At the time, it wasn’t indicative of anything in particular, but in retrospect, it’s clear that the university had already started a discussion with Aurora by that point regarding their exit from the project. This shouldn’t be a surprise, if you think about it. Whatever ultimately caused the shift away from the fieldhouse design for the project, it altered the scope of the project. When you change the size of the building from 10 acres to less than a city block, the fact of the matter is that there’s just less space for things. Marquette’s focus has to be on Marquette, and while having Aurora doing research alongside Marquette’s research would have been great, if there’s no space, then there’s no space.

There is, of course, the financial discussion point.

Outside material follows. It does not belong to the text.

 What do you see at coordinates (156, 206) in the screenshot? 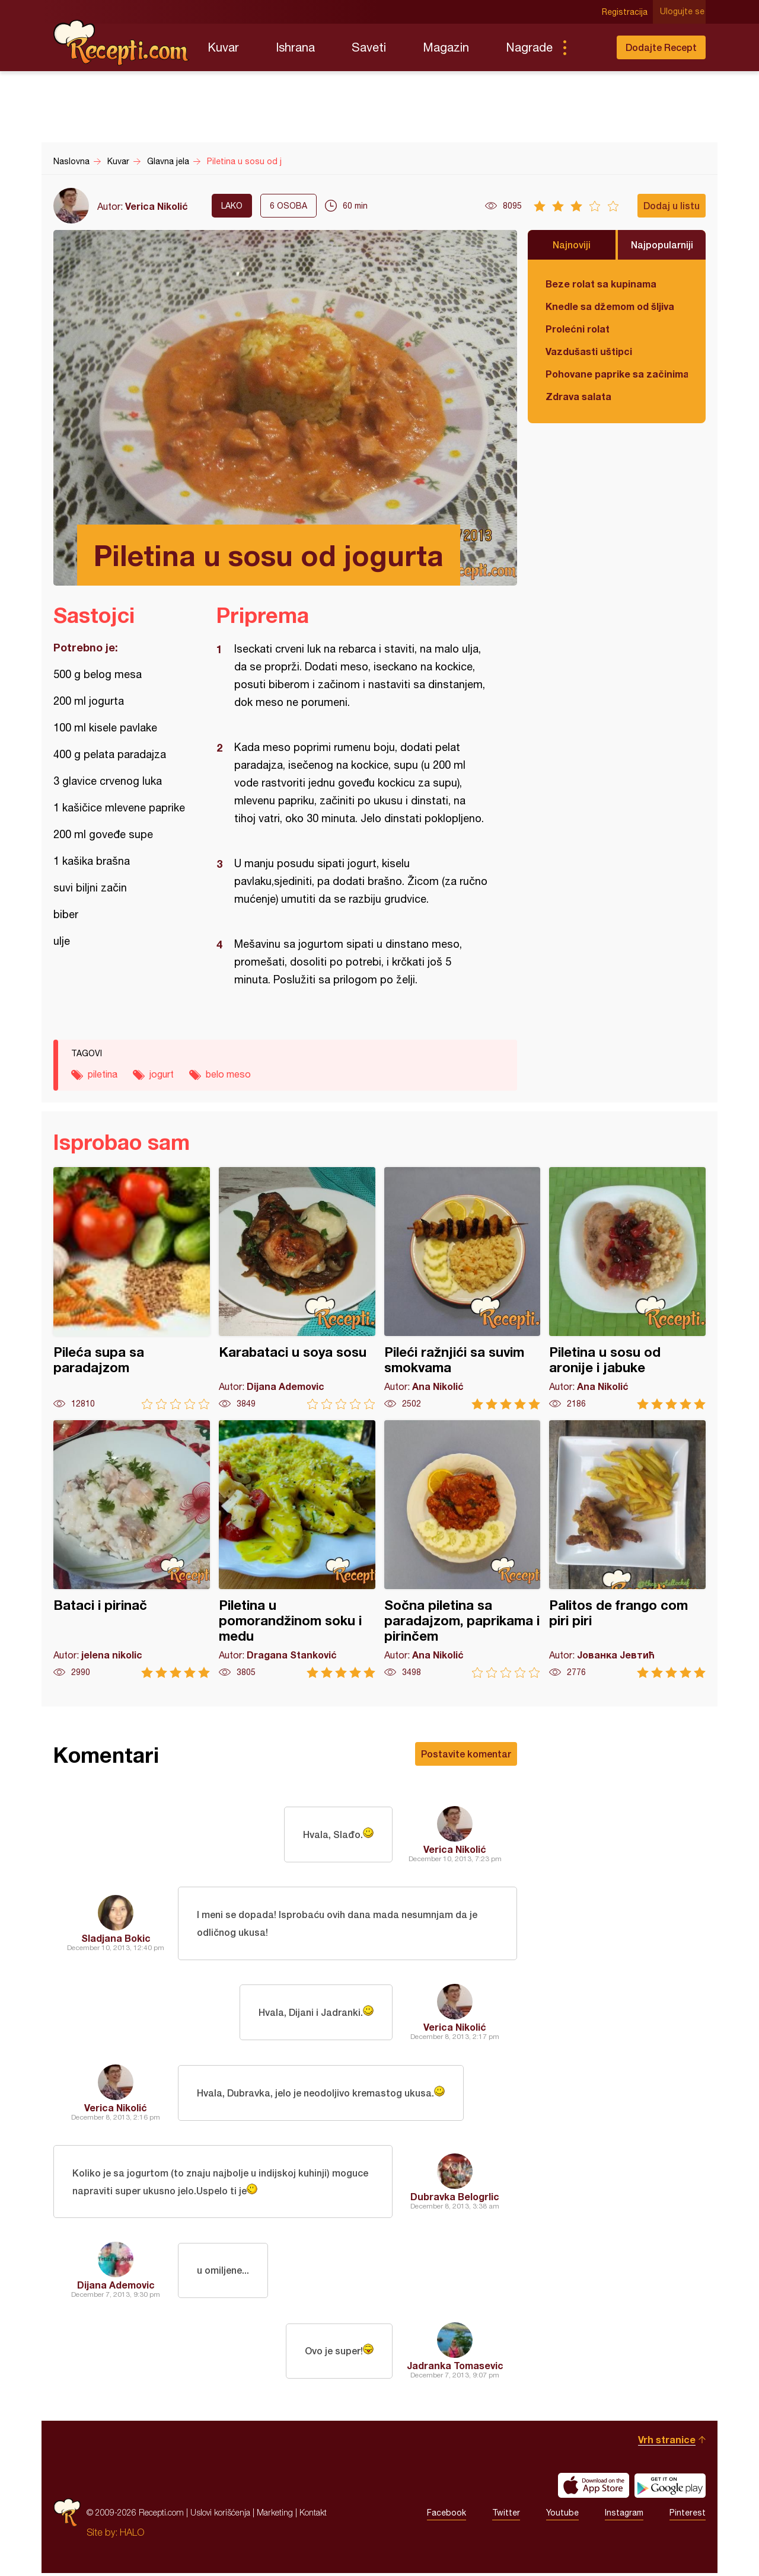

Yeah, it’s probably not great to not have Aurora’s $40 million any more. On the flip side, the building also isn’t costing $120 million any more. Marquette hasn’t released any official price tags on the new APRC design, but when you’re not building an indoor lacrosse field with seating for roughly 1,000 people, it’s safe to say that you’ve trimmed a massive amount of money from the project. Marquette had not announced any other partners in the old APRC design, so it’s entirely possible that was a facet of the change. It’s possible that the university is taking on the cost by itself, as the human performance research space is worth the expenditure on its own. The December press release mentioned “benefactors” for the lacrosse and golf locker rooms, so it’s quite clear that a decent section of the cost has already been defrayed by donations.

The signage on the construction fencing states that the project is set to be open and in use in the spring of 2019.